On the other side of the camp, Isador was a blaze of blue energy. He brought his force staff sweeping round in great crescents, smashing its power into gaggles of orks that shrieked and sizzled under the tirade. From his left hand pulsed javelins of blue lightning, which chased after the fleeing greenskins and incinerated them as they tried to dive for cover.
All around the compound, the Blood Ravens were laying into the broken camp of orks, capitalising on the confusion of the greenskins as the creatures struggled to mount a defence. Sergeant Corallis had lost his boltgun and was wrestling one of the beasts with his hands, pitting his power armour against the bunched musculature and the barbed teeth of the ork. In one smooth movement, Corallis rolled backwards onto the ground, carrying the greenskin with him and flipping it over his shoulder. As he rolled back up onto his feet, he snatched up a fallen cleaver from the dirt and smashed it down into the skull of the stunned ork before it could regain its feet. The cleaver dug deeply into the thick skull and the ork’s eyes bulged in surprise before the handle snapped clean away and the creature fell onto its face in the mud.
Meanwhile, Gabriel was striding through the camp towards the ork leader, dispatching the smaller orks with almost casual abandon as they charged at him with axes and clubs. Nothing would draw him off course now. The ork boss could see him coming, and it was blasting out rounds from its crude gun, cackling into the air with insanity burning in its tiny red eyes. The shots bounced off Gabriel’s armour, denting it and scratching away the brilliant red paintwork. One or two of the slugs buried themselves in the joints between the armoured plates, punching into his flesh and sending shafts of pain darting through his limbs. But the Space Marine’s augmented nervous system quickly shut down the pain receptors and his enhanced blood clotted the wounds almost as soon as they were made.

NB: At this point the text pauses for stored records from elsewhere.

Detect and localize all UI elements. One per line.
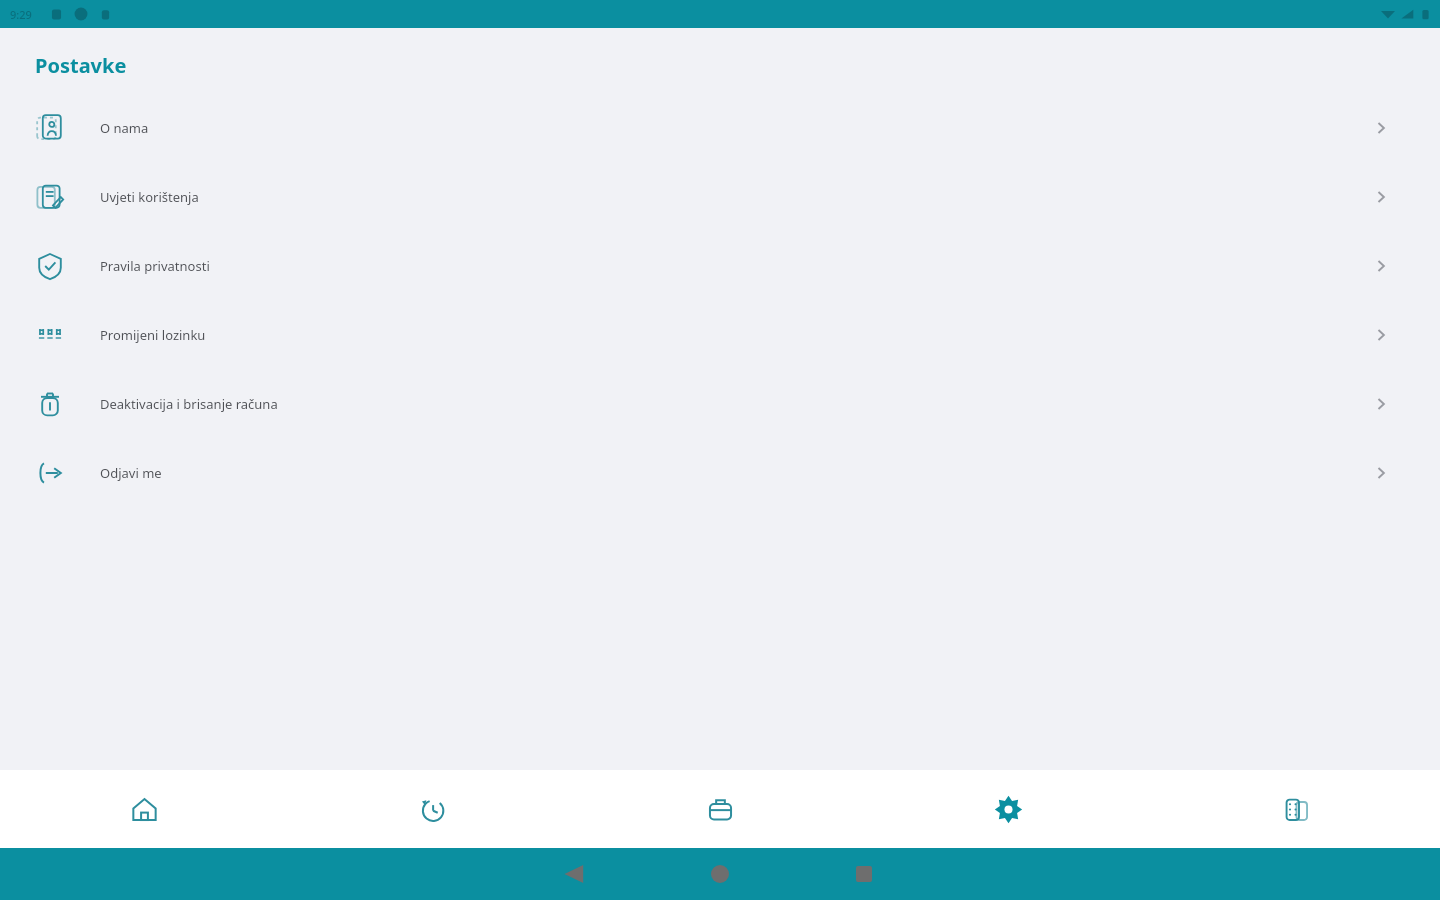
button[interactable]: Home <box>0 770 288 848</box>
button[interactable]: Company <box>1152 770 1440 848</box>
staticText: Promijeni lozinku <box>100 326 206 344</box>
button[interactable]: Deaktivacija i brisanje računa <box>0 369 1440 438</box>
staticText: O nama <box>100 119 149 137</box>
staticText: Uvjeti korištenja <box>100 188 199 206</box>
button[interactable]: Settings <box>864 770 1152 848</box>
button[interactable]: O nama <box>0 93 1440 162</box>
button[interactable]: Promijeni lozinku <box>0 300 1440 369</box>
button[interactable]: Pravila privatnosti <box>0 231 1440 300</box>
button[interactable]: Briefcase <box>576 770 864 848</box>
staticText: Odjavi me <box>100 464 162 482</box>
staticText: 9:29 <box>10 7 32 22</box>
button[interactable]: Odjavi me <box>0 438 1440 507</box>
staticText: Pravila privatnosti <box>100 257 210 275</box>
button[interactable]: History <box>288 770 576 848</box>
staticText: Deaktivacija i brisanje računa <box>100 395 278 413</box>
staticText: Postavke <box>35 52 127 79</box>
button[interactable]: Uvjeti korištenja <box>0 162 1440 231</box>
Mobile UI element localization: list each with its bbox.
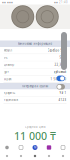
staticText: Техническая информация: [18, 42, 52, 46]
staticText: Уздеников: [4, 98, 18, 102]
button[interactable]: App: [56, 152, 70, 160]
staticText: 4123: [58, 98, 66, 102]
button[interactable]: Enabled: [56, 76, 65, 81]
button[interactable]: App: [0, 143, 14, 152]
button[interactable]: App: [0, 152, 14, 160]
staticText: 5,1 г: [60, 56, 66, 59]
button[interactable]: Тираж: [0, 76, 70, 83]
button[interactable]: App: [56, 143, 70, 152]
staticText: 22,3 мм: [54, 63, 66, 66]
staticText: Гурт: [4, 70, 8, 74]
button[interactable]: Вес: [0, 54, 70, 61]
staticText: ▪▪ ▪▪▪: [2, 1, 13, 4]
button[interactable]: Металл: [0, 47, 70, 54]
button[interactable]: Краузе №: [0, 90, 70, 97]
staticText: 11 000 ₸: [14, 129, 56, 143]
staticText: Средняя цена: [25, 125, 45, 129]
button[interactable]: App: [14, 152, 28, 160]
button[interactable]: App: [28, 143, 42, 152]
staticText: Литература и ссылки: [22, 84, 48, 88]
button[interactable]: Уздеников: [0, 97, 70, 104]
staticText: ▪▪ 21:40: [54, 0, 68, 4]
button[interactable]: App: [14, 143, 28, 152]
staticText: Металл: [4, 49, 12, 52]
button[interactable]: Гурт: [0, 69, 70, 76]
button[interactable]: App: [28, 152, 42, 160]
button[interactable]: App: [42, 152, 56, 160]
button[interactable]: Диаметр: [0, 61, 70, 69]
staticText: Y# 1: [60, 91, 66, 95]
staticText: Краузе №: [4, 91, 16, 95]
staticText: Диаметр: [4, 63, 14, 66]
button[interactable]: App: [42, 143, 56, 152]
staticText: M: [34, 146, 36, 149]
staticText: Тираж: [4, 77, 12, 81]
staticText: Серебро 900: [48, 49, 66, 52]
staticText: рубчатый: [54, 70, 66, 74]
staticText: 1 500 000: [50, 77, 66, 81]
staticText: Вес: [4, 56, 8, 59]
button[interactable]: Disabled: [56, 84, 65, 90]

He cleared the last few strides with a running leap, throwing himself through the air towards the huge ork with his chainsword spluttering greenskin blood in an ichorous arc. The creature met Gabriel’s attack with a swipe from its power claw, dragging a clutch of deep gashes across the captain’s chest plate and throwing him aside, his bolt pistol falling into the dirt.
Gabriel hit the ground in a roll, flipping back up onto his feet and spinning his chainsword with a flourish. In an instant he was upon the ork again, his blade flashing and coughing in a relentless tirade of hacks and swipes. But the greenskin was just as fast, parrying the Blood Raven’s weapon with flicks of his power claw and countering with a series of vicious kicks and scratches.
In the depths of his mind, Gabriel could hear the silver choir flooding his soul with light once again, and he pressed his attack with righteous desperation, throwing all of his strength into each strike. The ork seemed to be lapsing into slow-motion, and Gabriel blocked its attacks with increasing ease.